Due to the poorly described nature of the embryonal tumor, the study authors explored the tumor identity using comprehensive methods, including methylation array, genome sequencing analysis, and OGM. Despite this multi-faceted approach, the only technique that identified clinically relevant events was OGM. The OGM-detected event was a unique fusion event—ZNF532::NUTM1—which the authors stated was the likely genomic driver of the malignancy.
Summary of molecular assays and associated findings:
The SVs identified by OGM with the greatest clinical significance was the fusion of nuclear protein of the testis midline carcinoma family member 1 (NUTM1) on chromosome 15 with zinc finger protein 532 (ZNF532) on chromosome 18. This fusion event was later confirmed by orthogonal techniques (i.e., genome- and RNA-sequencing). This ZFN532:NUTM1 fusion event has been reported in adult tumors in the peripheral nervous system, yet this is the first report of this fusion in the CNS and in a pediatric patient6.
NUTM1 is a protein coding gene, and NUTM1 gene fusions are often observed in malignant tumors. NUTM1 fusion partners often include a gene involved in transcription regulation and has been reported in sarcoma and hematologic malignancies in both children and adults8. Tumors harboring a NUTM1 mutation require multimodal treatment strategies and often fail to respond to chemotherapy9, underscoring the need for precise detection of the oncogenic drivers in CNS tumors.
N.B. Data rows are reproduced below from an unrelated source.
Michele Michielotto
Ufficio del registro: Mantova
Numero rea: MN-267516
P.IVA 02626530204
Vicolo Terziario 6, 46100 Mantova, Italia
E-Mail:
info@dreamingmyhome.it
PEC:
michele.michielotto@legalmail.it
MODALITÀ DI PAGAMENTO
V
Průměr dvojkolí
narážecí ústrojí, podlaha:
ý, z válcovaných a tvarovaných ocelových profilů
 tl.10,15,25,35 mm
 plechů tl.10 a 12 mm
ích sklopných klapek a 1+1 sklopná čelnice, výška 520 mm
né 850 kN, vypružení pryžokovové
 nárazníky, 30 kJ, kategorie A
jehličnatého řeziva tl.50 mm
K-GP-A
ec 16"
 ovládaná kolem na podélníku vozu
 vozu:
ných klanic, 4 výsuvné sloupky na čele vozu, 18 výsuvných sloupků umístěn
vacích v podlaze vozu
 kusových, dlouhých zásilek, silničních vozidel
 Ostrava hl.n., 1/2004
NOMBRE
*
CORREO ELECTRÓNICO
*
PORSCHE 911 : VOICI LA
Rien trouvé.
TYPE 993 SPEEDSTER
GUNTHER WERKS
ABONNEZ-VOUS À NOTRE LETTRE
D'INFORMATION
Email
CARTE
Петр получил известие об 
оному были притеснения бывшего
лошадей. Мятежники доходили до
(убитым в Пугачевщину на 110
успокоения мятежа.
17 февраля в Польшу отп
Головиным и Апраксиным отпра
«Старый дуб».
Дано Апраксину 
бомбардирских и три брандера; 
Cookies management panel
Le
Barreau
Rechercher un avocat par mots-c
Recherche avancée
ZFN532 is a known protein coding gene and has been identified as a fusion partner of NUTM1, however the ZFN532::NUTM1 fusion is rare as compared to other NUTM1 fusion partners10,11. Due to the rare nature of this fusion event, particularly within the pediatric population, the oncogenic impact of this fusion in brain tumors remains to be explored.
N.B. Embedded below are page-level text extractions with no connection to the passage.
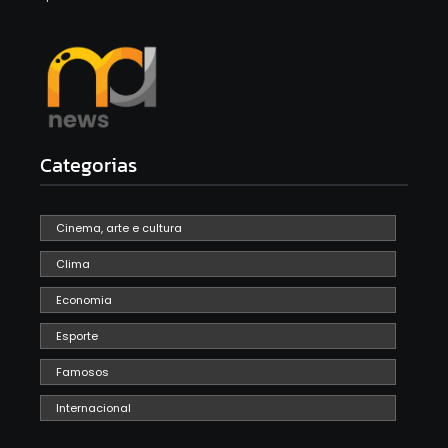
Categorias
Cinema, arte e cultura
Clima
Economia
Esporte
Famosos
Internacional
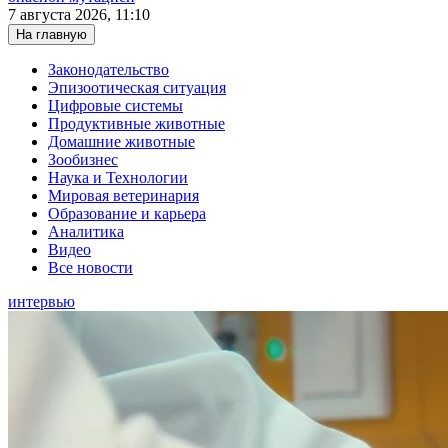
7 августа 2026, 11:10
На главную
Законодательство
Эпизоотическая ситуация
Цифровые системы
Продуктивные животные
Домашние животные
Зообизнес
Наука и Технологии
Мировая ветеринария
Образование и карьера
Аналитика
Видео
Все новости
интервью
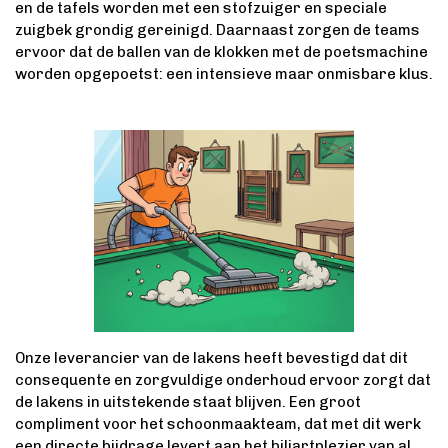
en de tafels worden met een stofzuiger en speciale
zuigbek grondig gereinigd. Daarnaast zorgen de teams
ervoor dat de ballen van de klokken met de poetsmachine
worden opgepoetst: een intensieve maar onmisbare klus.
Onze leverancier van de lakens heeft bevestigd dat dit
consequente en zorgvuldige onderhoud ervoor zorgt dat
de lakens in uitstekende staat blijven. Een groot
compliment voor het schoonmaakteam, dat met dit werk
een directe bijdrage levert aan het biljartplezier van al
A Glimmer of Hope: The Future of Precision Pediatric Cancer Care
Accurate and timely diagnosis of the specific genetic drivers of pediatric brain cancer can be essential for optimizing patient outcomes and informing treatment strategies. As our knowledge of the molecular drivers of rare and poorly differentiated embryonal tumors deepens, this opens the door for mutation-specific treatment options with the potential for fewer side effects and improved duration of response. One day, we hope the armamentarium of therapeutic agents will be as diverse as the SVs in tumor DNA.